Um episódio pouco falado da história militar portuguesa
A ilha ganhou notoriedade no século XVII com a construção do Forte de São João Baptista, mandado erguer por D. João IV para defender a costa de ataques de corsários e esquadras estrangeiras. Em 1666, o forte foi palco de um episódio memorável: uma pequena guarnição portuguesa resistiu a uma ofensiva da Marinha espanhola, composta por 14 naus e uma caravela.
Segundo os registos da época, apenas 17 homens liderados por Avelar Pessoa, e munidos com nove peças de artilharia, conseguiram aguentar dois dias de bombardeamento intenso, afundando uma das embarcações inimigas e provocando centenas de baixas. A resistência só terminou por falta de munições e alimentos, e depois de um soldado desertar e revelar a fragilidade dos defensores.

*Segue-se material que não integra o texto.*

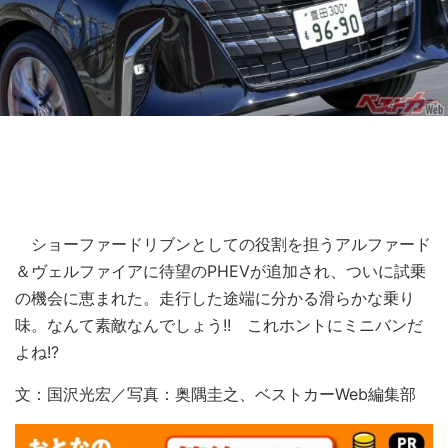
ショーファードリブンとしての役割を担うアルファード
＆ヴェルファイアに待望のPHEVが追加され、ついに試乗
の機会に恵まれた。走行した途端に分かる滑らかな乗り
味。なんて素敵なんでしょう!! これホントにミニバンだ
よね!?
文：国沢光宏／写真：奥隅圭之、ベストカーWeb編集部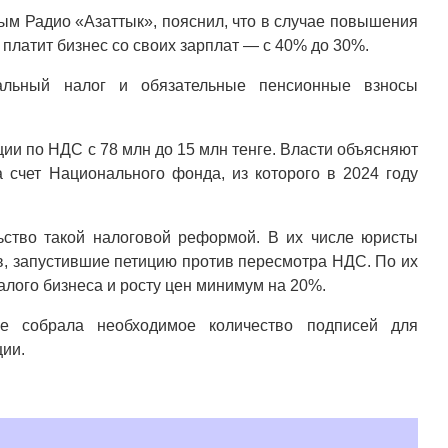
ым Радио «Азаттык», пояснил, что в случае повышения
 платит бизнес со своих зарплат — с 40% до 30%.
иальный налог и обязательные пенсионные взносы
ции по НДС с 78 млн до 15 млн тенге. Власти объясняют
счет Национального фонда, из которого в 2024 году
ство такой налоговой реформой. В их числе юристы
, запустившие петицию против пересмотра НДС. По их
лого бизнеса и росту цен минимум на 20%.
е собрала необходимое количество подписей для
ции.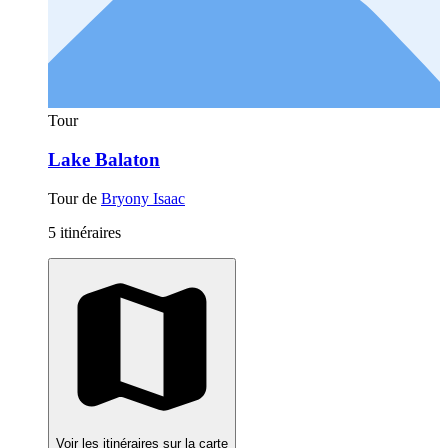
Tour
Lake Balaton
Tour de
Bryony Isaac
5 itinéraires
Voir les itinéraires sur la carte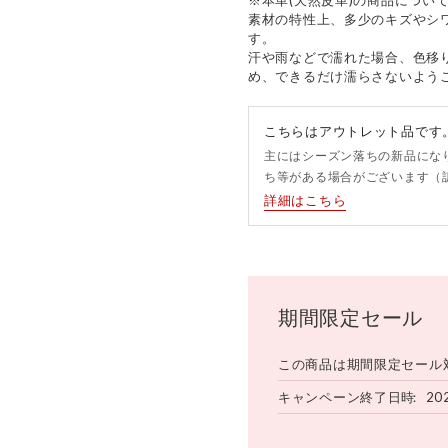
素材の特性上、多少のキズやシ
す。
汗や雨などで濡れた場合、色移
め、できるだけ濡らさないよう
こちらはアウトレット品です
主にはシーズン落ちの新品にな
ち等がある場合がございます（
詳細はこちら
期間限定セール
この商品は期間限定セール
キャンペーン終了日時
20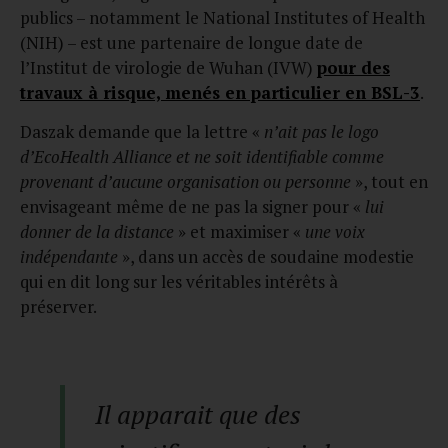
publics – notamment le National Institutes of Health
(NIH) – est une partenaire de longue date de
l’Institut de virologie de Wuhan (IVW)
pour des
travaux à risque, menés en particulier en BSL-3
.
Daszak demande que la lettre «
n’ait pas le logo
d’EcoHealth Alliance et ne soit identifiable comme
provenant d’aucune organisation ou personne
», tout en
envisageant même de ne pas la signer pour «
lui
donner de la distance
» et maximiser «
une voix
indépendante
», dans un accès de soudaine modestie
qui en dit long sur les véritables intérêts à
préserver.
Il apparait que des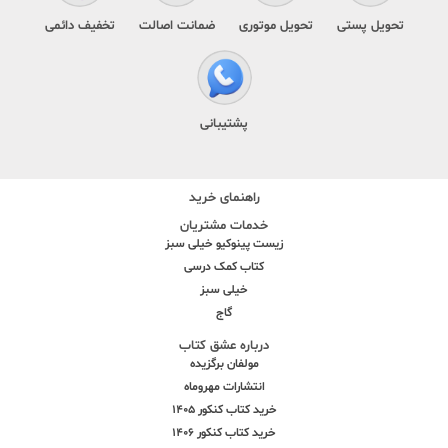
تحویل پستی
تحویل موتوری
ضمانت اصالت
تخفیف دائمی
پشتیبانی
راهنمای خرید
خدمات مشتریان
زیست پینوکیو خیلی سبز
کتاب کمک درسی
خیلی سبز
گاج
درباره عشق کتاب
مولفان برگزیده
انتشارات مهروماه
خرید کتاب کنکور 1405
خرید کتاب کنکور 1406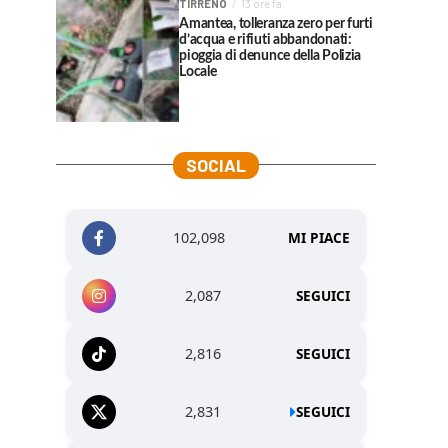
TIRRENO
13 ore fa
Amantea, tolleranza zero per furti
d’acqua e rifiuti abbandonati:
pioggia di denunce della Polizia
Locale
SOCIAL
102,098
MI PIACE
2,087
SEGUICI
2,816
SEGUICI
2,831
SEGUICI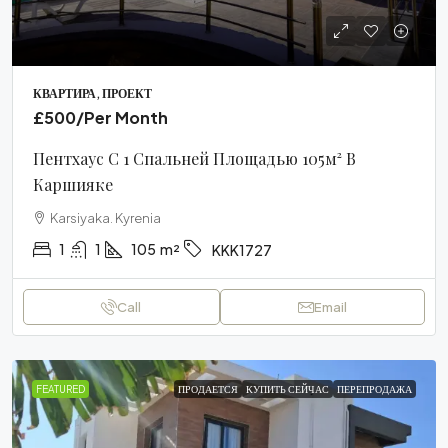
КВАРТИРА, ПРОЕКТ
£500
/Per Month
Пентхаус С 1 Спальней Площадью 105м² В
Каршияке
Karsiyaka. Kyrenia
1
1
105
m²
KKK1727
Call
Email
FEATURED
ПРОДАЕТСЯ
КУПИТЬ СЕЙЧАС
ПЕРЕПРОДАЖА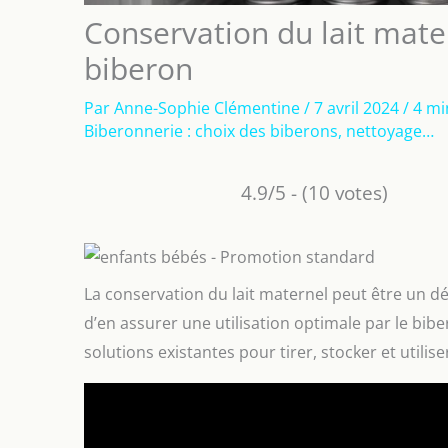
Conservation du lait mater
biberon
Par
Anne-Sophie Clémentine
/
7 avril 2024
/
4 mi
Biberonnerie : choix des biberons, nettoyage…
4.9/5 - (10 votes)
La conservation du lait maternel peut être un d
d’en assurer une utilisation optimale par le bibe
solutions existantes pour tirer, stocker et utilise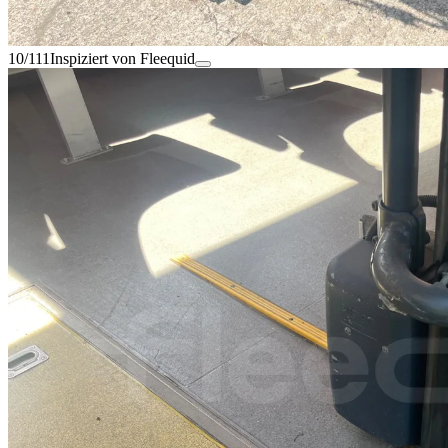
10/111
Inspiziert von Fleequid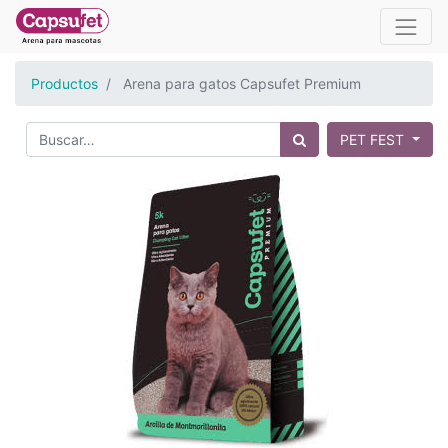
Productos
Arena para gatos Capsufet Premium
PET FEST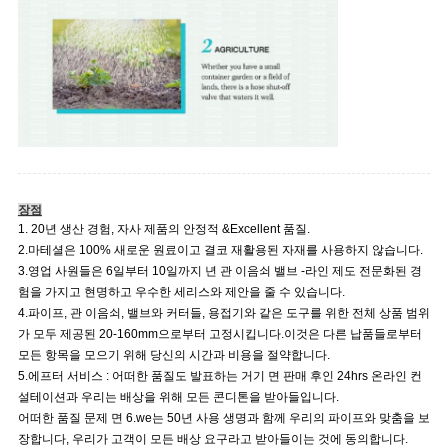
장점
1. 20년 생산 경험, 자사 제품의 안정적 &Excellent 품질.
2.마테셜은 100% 새로운 원료이고 결코 재활용된 자재를 사용하지 않습니다.
3.영업 사원들은 6일부터 10일까지 년 관 이음쇠 밸브 -라인 제도 전문화된 경
험을 가지고 현명하고 우수한 세리스와 제안을 줄 수 있습니다.
4.파이프, 관 이음쇠, 밸브와 커터들, 용접기와 같은 도구를 위한 전체 상품 범위
가 모두 제공된 20-160mm으로부터 고정시킵니다.이것은 다른 납품들로부터
모든 항목을 모으기 위해 당신의 시간과 비용을 절약합니다.
5.에프터 서비스 : 어떠한 품질도 발표하는 거기 면 판매 후인 24hrs 온라인 컨
설테이션과 우리는 배상을 위해 모든 콘디톤을 받아들입니다.
어떠한 품질 문제 면 6.we는 50년 사용 생명과 함께 우리의 파이프와 맞춤을 보
장합니다, 우리가 고객이 모든 배상 요구라고 받아들이는 것에 동의합니다.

Dormir dentro de muralhas com vista para o mar
Hoje classificado como Monumento Nacional, o Forte de São João Baptista é gerido pela Associação dos Amigos das Berlengas e funciona como casa-abrigo. A experiência de pernoitar na fortaleza é diferente de qualquer outra: não há carros, não há comércio e a iluminação é reduzida. Apenas o som do mar, os muros históricos e o céu estrelado.
O acesso é feito a pé por uma escadaria escavada na rocha e por uma ponte de pedra. No interior, os quartos são simples, com estrutura de albergue, e o ambiente convida à contemplação.

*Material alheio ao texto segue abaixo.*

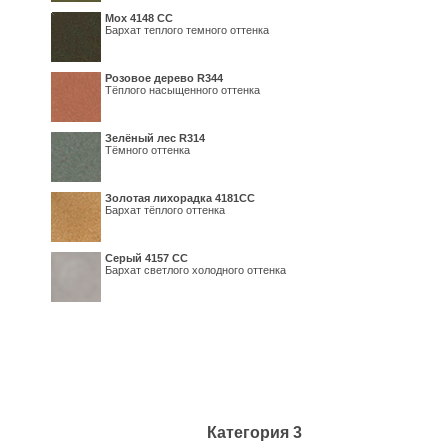
Мох 4148 СС
Бархат теплого темного оттенка
Розовое дерево R344
Тёплого насыщенного оттенка
Зелёный лес R314
Тёмного оттенка
Золотая лихорадка 4181СС
Бархат тёплого оттенка
Серый 4157 СС
Бархат светлого холодного оттенка
Категория 3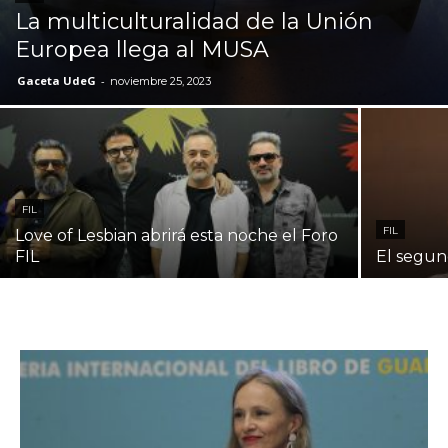
La multiculturalidad de la Unión
Europea llega al MUSA
Gaceta UdeG
-
noviembre 25, 2023
FIL
FIL
Love of Lesbian abrirá esta noche el Foro
FIL
El segun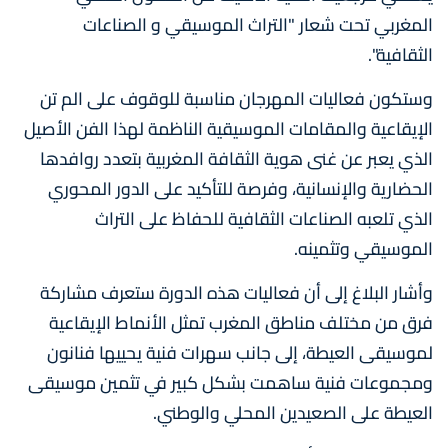
المغربي تحت شعار "التراث الموسيقي و الصناعات
الثقافية".
وستكون فعاليات المهرجان مناسبة للوقوف على الم تن
الإيقاعية والمقامات الموسيقية الناظمة لهذا الفن الأصيل
الذي يعبر عن غنى هوية الثقافة المغربية بتعدد روافدها
الحضارية والإنسانية، وفرصة للتأكيد على الدور المحوري
الذي تلعبه الصناعات الثقافية للحفاظ على التراث
الموسيقي وتثمينه.
وأشار البلاغ إلى أن فعاليات هذه الدورة ستعرف مشاركة
فرق من مختلف مناطق المغرب تمثل الأنماط الإيقاعية
لموسيقى العيطة، إلى جانب سهرات فنية يحييها فنانون
ومجموعات فنية ساهمت بشكل كبير في تثمين موسيقى
العيطة على الصعيدين المحلي والوطني.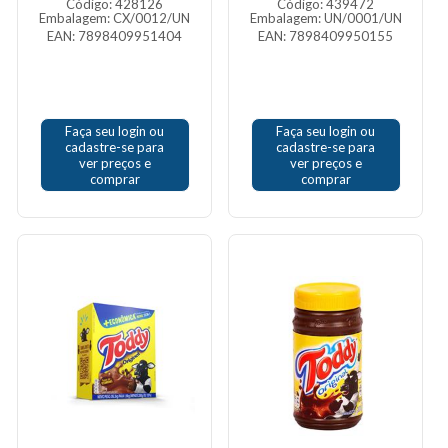
Código: 428126
Código: 439472
Embalagem: CX/0012/UN
Embalagem: UN/0001/UN
EAN: 7898409951404
EAN: 7898409950155
Faça seu login ou
Faça seu login ou
cadastre-se para
cadastre-se para
ver preços e
ver preços e
comprar
comprar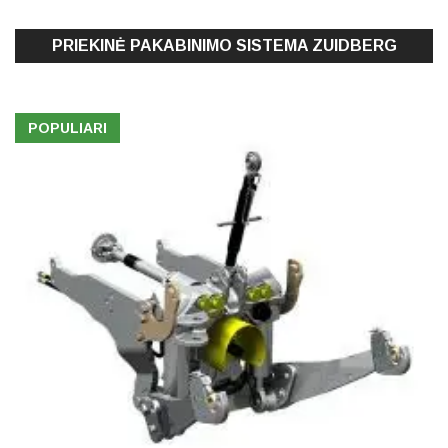
PRIEKINĖ PAKABINIMO SISTEMA ZUIDBERG
POPULIARI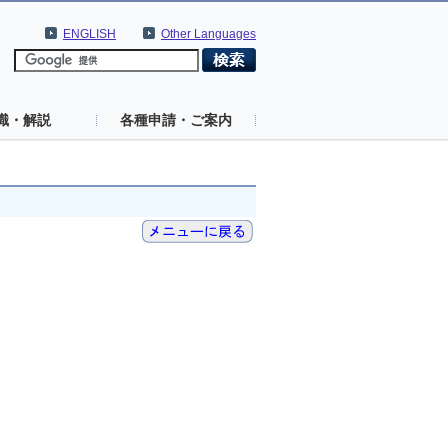
ENGLISH
Other Languages
識・解説
各種申請・ご案内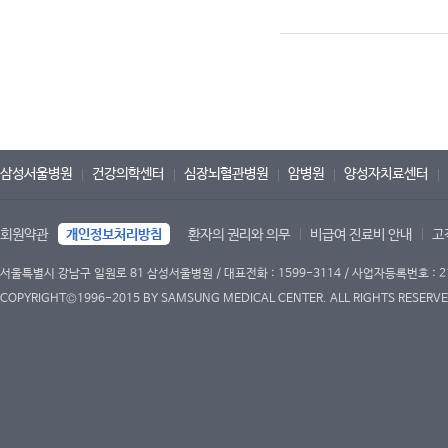
삼성서울병원
건강의학센터
심장뇌혈관병원
암병원
양성자치료센터
회원약관
개인정보처리방침
환자의 권리와 의무
비급여 진료비 안내
고
서울특별시 강남구 일원로 81 삼성서울병원 / 대표전화 : 1599-3114 / 사업자등록번호 : 2
COPYRIGHT©1996-2015 BY SAMSUNG MEDICAL CENTER. ALL RIGHTS RESERVE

Reserva natural com acesso limitado
A ilha integra a Reserva Natural das Berlengas desde 1981 e é considerada Reserva Mundial da Biosfera pela UNESCO. O arquipélago é composto por três núcleos: Berlenga, Estelas e Farilhões, e alberga importantes colónias de aves marinhas, como o papagaio-do-mar, o corvo-marinho-de-crista e várias espécies de gaivotas.
Para proteger este ecossistema frágil, o número de visitantes está limitado a 350 por dia. Durante a época alta, entre maio e outubro, os barcos partem diariamente de Peniche. Fora dessa janela, a viagem depende das condições do mar e de embarcações mais pequenas.
Grutas, trilhos e mergulhos
Além da vertente histórica, a Berlenga oferece trilhos pedestres que ligam o cais ao forte, ao Farol Duque de Bragança e a grutas naturais, como a Gruta Azul e a Gruta do Flandres. A caminhada é curta, mas íngreme, e exige calçado confortável.
As águas límpidas em redor da ilha são ideais para mergulho. A Reserva Marinha da Berlenga cobre cerca de mil hectares e protege uma rica biodiversidade subaquática. Peixes, algas e formações rochosas criam um cenário perfeito para quem gosta de explorar o fundo do mar.
Um destino ainda pouco explorado
Apesar da sua proximidade ao continente, a Berlenga permanece fora dos circuitos turísticos de massas. O isolamento, a limitação de visitantes e a ausência de infraestruturas modernas fazem dela um destino alternativo para quem procura natureza, história e silêncio.
Visitar a ilha é mais do que uma excursão: é entrar numa cápsula do tempo, onde a natureza ainda dita as regras e onde os ecos do passado se fazem ouvir nas muralhas de pedra. Para quem procura uma experiência diferente e autêntica no litoral português, esta ilha pode ser uma boa opção.